━━ Exercise input ━━

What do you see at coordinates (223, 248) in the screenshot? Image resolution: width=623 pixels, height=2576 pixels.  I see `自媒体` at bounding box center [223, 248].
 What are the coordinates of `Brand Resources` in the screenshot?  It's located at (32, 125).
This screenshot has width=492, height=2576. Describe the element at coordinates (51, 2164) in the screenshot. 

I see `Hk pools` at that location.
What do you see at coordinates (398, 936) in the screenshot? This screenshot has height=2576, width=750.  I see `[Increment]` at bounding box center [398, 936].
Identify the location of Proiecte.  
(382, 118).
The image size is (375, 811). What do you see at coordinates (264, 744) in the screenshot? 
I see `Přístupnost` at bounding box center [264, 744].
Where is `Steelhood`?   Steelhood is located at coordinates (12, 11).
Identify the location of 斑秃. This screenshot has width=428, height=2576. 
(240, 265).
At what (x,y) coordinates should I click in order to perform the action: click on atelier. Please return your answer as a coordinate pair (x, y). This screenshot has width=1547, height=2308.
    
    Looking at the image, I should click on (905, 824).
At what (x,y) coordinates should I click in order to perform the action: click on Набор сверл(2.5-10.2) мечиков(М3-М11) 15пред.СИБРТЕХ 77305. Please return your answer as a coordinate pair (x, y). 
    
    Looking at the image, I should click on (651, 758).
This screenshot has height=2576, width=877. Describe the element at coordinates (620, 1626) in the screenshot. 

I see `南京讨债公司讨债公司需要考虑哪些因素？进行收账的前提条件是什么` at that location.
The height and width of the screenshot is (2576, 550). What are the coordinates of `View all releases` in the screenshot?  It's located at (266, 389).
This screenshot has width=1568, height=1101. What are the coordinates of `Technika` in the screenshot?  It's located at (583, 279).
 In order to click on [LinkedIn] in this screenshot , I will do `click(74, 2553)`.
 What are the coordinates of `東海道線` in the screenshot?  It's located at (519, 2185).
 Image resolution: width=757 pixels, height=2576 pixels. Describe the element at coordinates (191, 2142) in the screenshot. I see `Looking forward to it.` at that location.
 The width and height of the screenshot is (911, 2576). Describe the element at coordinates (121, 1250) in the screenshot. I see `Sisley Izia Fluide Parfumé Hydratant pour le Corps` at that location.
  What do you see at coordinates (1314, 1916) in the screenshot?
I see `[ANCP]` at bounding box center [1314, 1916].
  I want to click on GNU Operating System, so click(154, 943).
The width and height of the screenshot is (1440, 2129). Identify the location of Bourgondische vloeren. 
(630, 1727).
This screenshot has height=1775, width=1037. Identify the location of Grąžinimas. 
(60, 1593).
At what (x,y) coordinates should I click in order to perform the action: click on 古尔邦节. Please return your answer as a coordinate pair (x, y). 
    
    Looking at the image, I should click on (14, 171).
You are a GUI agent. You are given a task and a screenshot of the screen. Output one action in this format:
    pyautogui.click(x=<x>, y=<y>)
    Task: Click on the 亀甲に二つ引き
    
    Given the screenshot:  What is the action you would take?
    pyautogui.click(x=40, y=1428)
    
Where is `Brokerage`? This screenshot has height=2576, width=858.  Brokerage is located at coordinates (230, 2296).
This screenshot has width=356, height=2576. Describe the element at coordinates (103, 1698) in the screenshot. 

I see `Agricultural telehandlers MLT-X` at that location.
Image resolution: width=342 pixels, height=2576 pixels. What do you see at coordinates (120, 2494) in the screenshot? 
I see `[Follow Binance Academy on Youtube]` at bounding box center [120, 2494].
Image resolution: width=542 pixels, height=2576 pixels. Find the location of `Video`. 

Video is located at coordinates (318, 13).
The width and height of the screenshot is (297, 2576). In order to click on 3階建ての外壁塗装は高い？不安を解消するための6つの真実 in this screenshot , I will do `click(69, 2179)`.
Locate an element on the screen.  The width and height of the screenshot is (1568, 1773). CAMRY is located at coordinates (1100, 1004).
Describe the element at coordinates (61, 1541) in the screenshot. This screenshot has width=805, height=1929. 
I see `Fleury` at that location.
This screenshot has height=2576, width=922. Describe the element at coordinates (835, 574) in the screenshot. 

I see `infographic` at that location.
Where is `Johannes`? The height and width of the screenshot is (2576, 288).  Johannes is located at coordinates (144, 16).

━━━

State how many lines in the records above contain the word "will". Give nothing but the number.

§ **Solution to the problem**
2